Crítica | King Of New York

MITOLOGIA E RENOVAÇÃO

Filme de Abel Ferrara trabalha com estruturas modernas e arquitetura ancestral


O rei de Nova York, mas de qual Nova York?

Sendo apenas o segundo filme que vejo de Abel Ferrara, me vêm algumas coisas na mente. Uma certa conversa com a efervescência de Hong Kong, um desapego com o detalhismo e com obsessões Nova Hollywoodianas de linguagem (muito longe de um Coppola e um tanto de um Scorsese), e uma paixão por captar essa relação de luz e objeto, a Nova York que é iluminada e assim toma vida. Também uma relação com Michael Mann, e mais com seus filmes pós Fogo Contra Fogo (1995), um ponto de ebulição constante, mas que ainda se figuram em algo concreto que pode ser compreendido como o que é.

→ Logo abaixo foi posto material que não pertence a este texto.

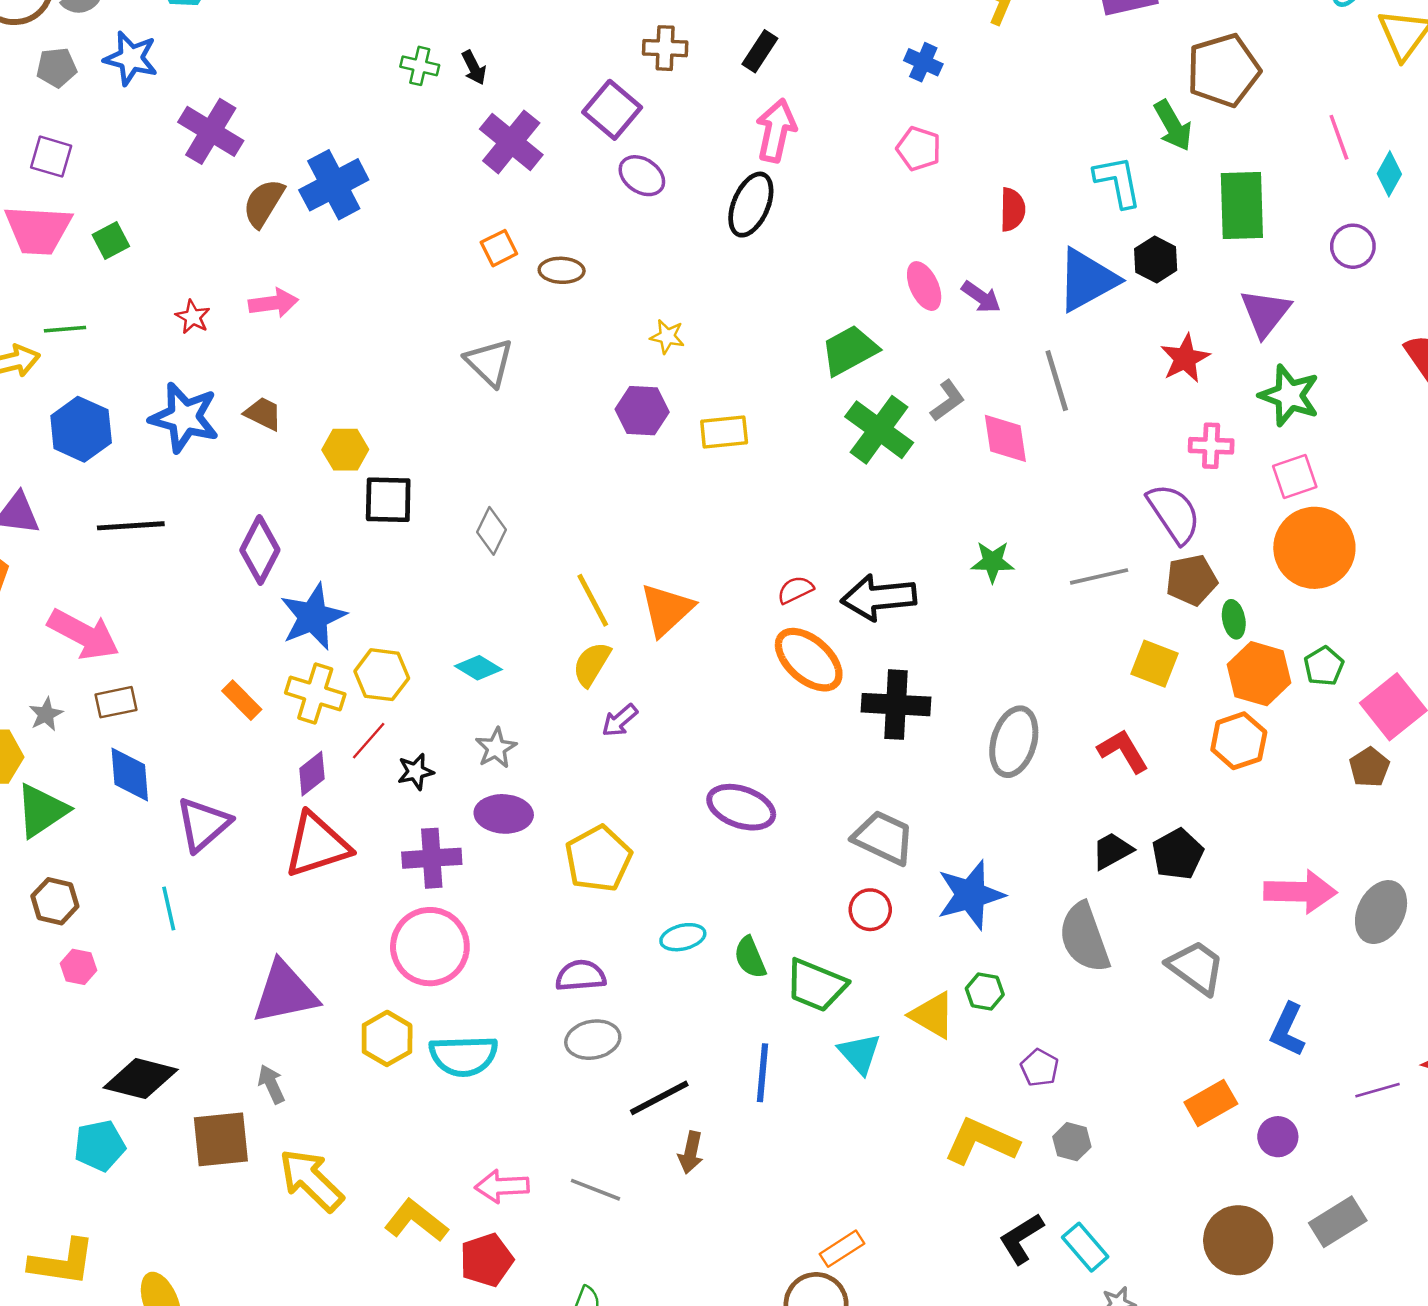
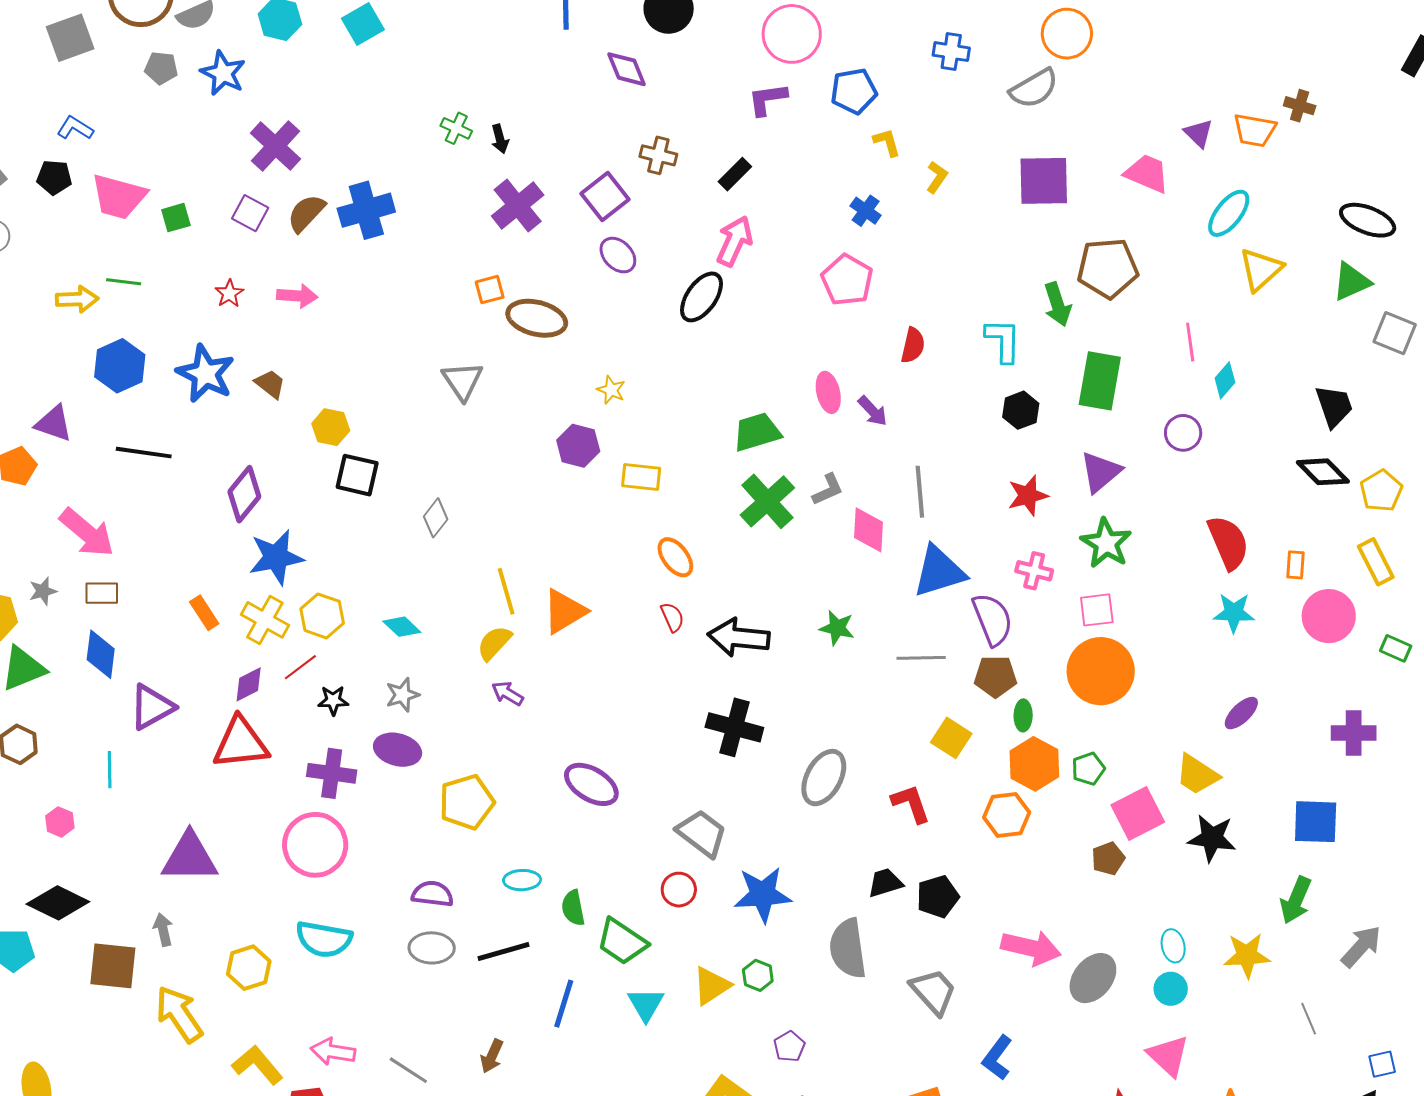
pink pentagon: (919, 149) -> (847, 280), size x1.4
purple square: (51, 157) -> (250, 213), moved
brown ellipse: (562, 270) -> (537, 318), size x1.6
blue triangle: (1087, 280) -> (939, 571), moved
red semicircle: (795, 590) -> (672, 617), turned 80
orange ellipse: (809, 660) -> (675, 557), moved, size x0.7
purple arrow: (620, 720) -> (508, 693), turned 60
pink hexagon: (79, 967) -> (60, 822), moved
yellow triangle: (933, 1015) -> (711, 986), turned 45
yellow hexagon: (387, 1038) -> (249, 968), moved
black line: (659, 1098) -> (504, 951), moved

Não existe cidade mais idealizada que a capital do mundo, filmada desde os primórdios como esse misto de impiedosa selva de pedra e ludibriante fábrica de sonhos. Seu vislumbre a distância entrega o ápice da modernidade humana, mas também seu distanciamento de tudo que é de fato humano. As luzes iluminam, mas também cegam.

E à distância, um outsider, um forasteiro dentro do próprio mundo, que o vê por um reflexo do extracampo, em todas as suas luzes desnorteantes, até que finalmente se esgueira de sua caverna e enxerga, a um rio de distância, alguns poucos prédios - no rosto, tudo entregue, conde Drácula, que tem em suas mãos uma cidade que pode viver apenas em seus momentos e cantos mais obscuros.

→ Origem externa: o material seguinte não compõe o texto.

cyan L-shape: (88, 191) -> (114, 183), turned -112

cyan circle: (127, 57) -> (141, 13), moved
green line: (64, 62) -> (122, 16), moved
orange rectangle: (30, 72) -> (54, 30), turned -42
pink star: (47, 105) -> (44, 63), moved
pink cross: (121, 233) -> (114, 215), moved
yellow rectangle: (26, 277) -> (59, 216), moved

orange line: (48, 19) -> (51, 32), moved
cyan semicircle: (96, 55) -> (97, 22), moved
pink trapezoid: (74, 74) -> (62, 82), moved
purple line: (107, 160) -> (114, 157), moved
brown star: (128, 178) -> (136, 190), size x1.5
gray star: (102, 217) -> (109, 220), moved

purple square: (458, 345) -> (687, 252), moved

A Nova York das entranhas, onde se pode curtir tanto um show de jazz com membros da alta sociedade, como uma festa regada a cocaína e luzes neon azul ao som de rap com peitos de fora. Nada de pizza pra ele (afinal tem uma fraqueza contra o alho), e quando entra no táxi é o anúncio do fim. A Nova York que todos vivem nunca esteve acessível.

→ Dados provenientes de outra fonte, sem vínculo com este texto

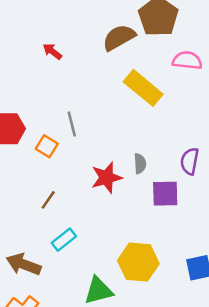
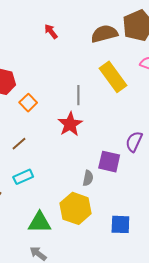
gray line: (72, 124) -> (78, 95), moved
gray semicircle: (140, 164) -> (88, 178), moved
red star: (107, 178) -> (70, 124), moved, turned -30

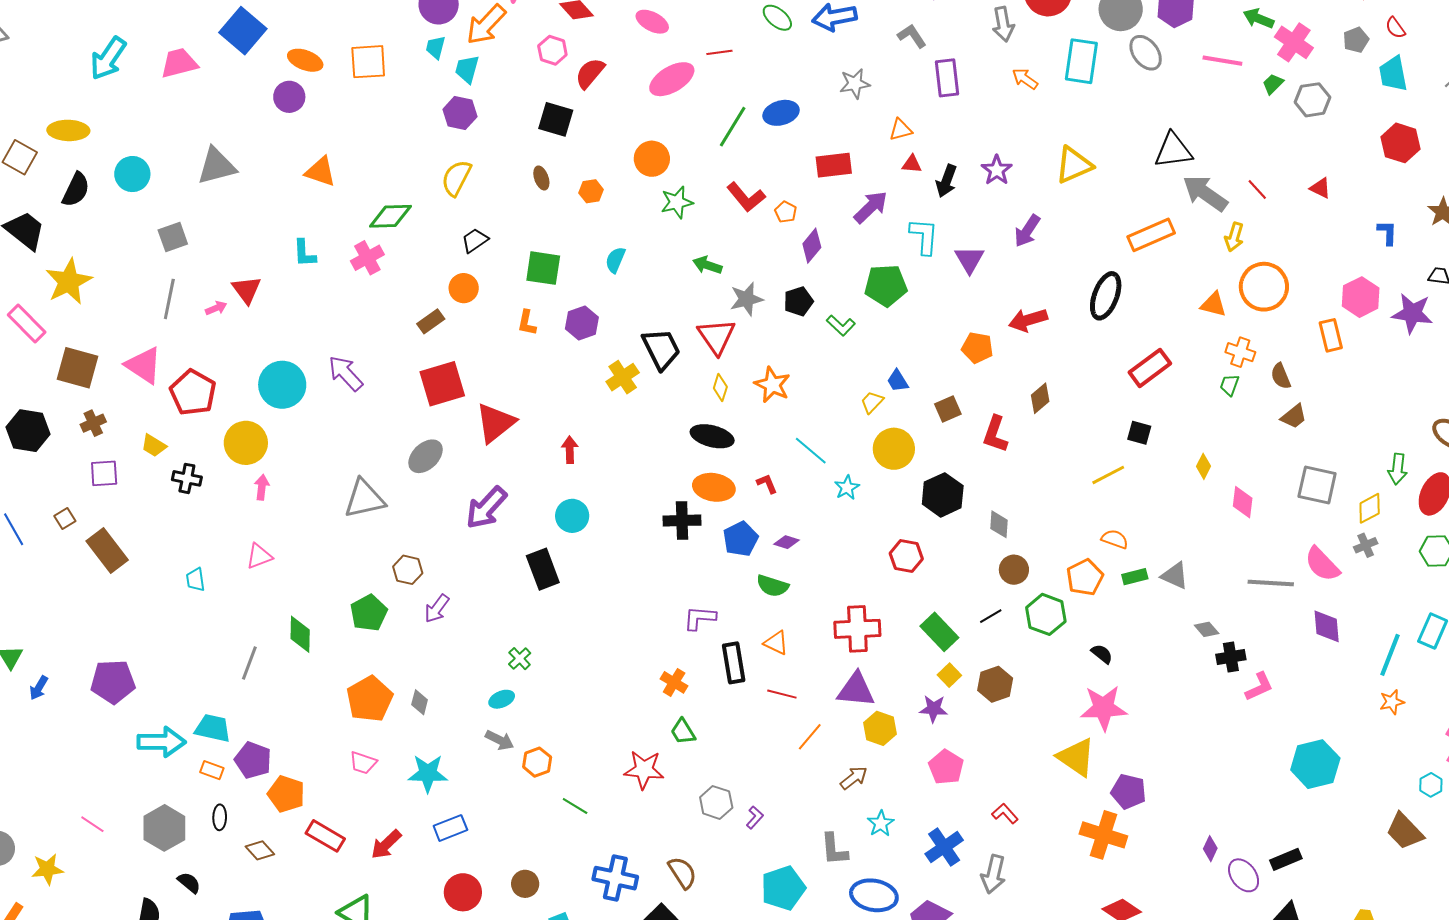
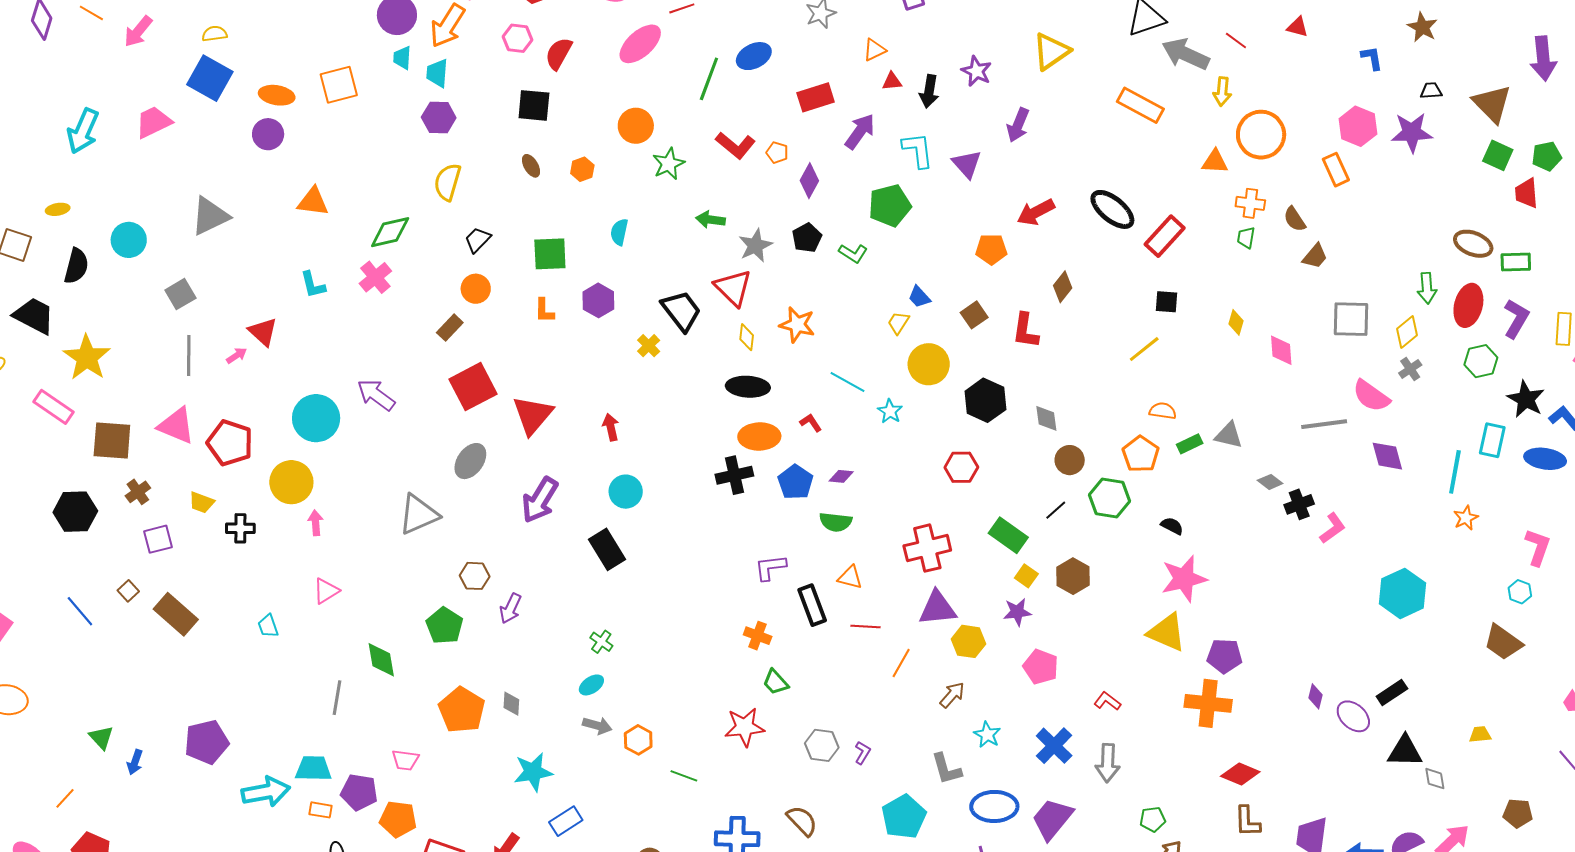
yellow ellipse: (68, 130) -> (58, 209), size x0.6
orange rectangle: (1151, 235) -> (1140, 105), turned 63
black ellipse: (1106, 296) -> (1112, 209), moved, turned -60
yellow cross: (623, 377) -> (649, 346), size x0.7
pink trapezoid: (363, 763) -> (405, 760), moved

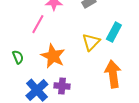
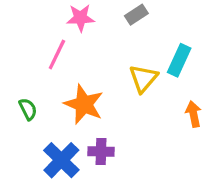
orange arrow: (113, 74) -> (194, 114), moved, size x0.6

Filme que mostra apenas quando quer mostrar: quem tomou o tiro? A movimentação e o enquadramento podem ser simples, uma câmera na mão e uma caminhada do metrô até um táxi. Quem tomou o tiro? A mão na barriga é cansaço, dor, ou estanque? Quem deu o tiro? O plano final, a mão de Drácula e sua adaga auto-imposta revelam, é hora de voltar pro caixão.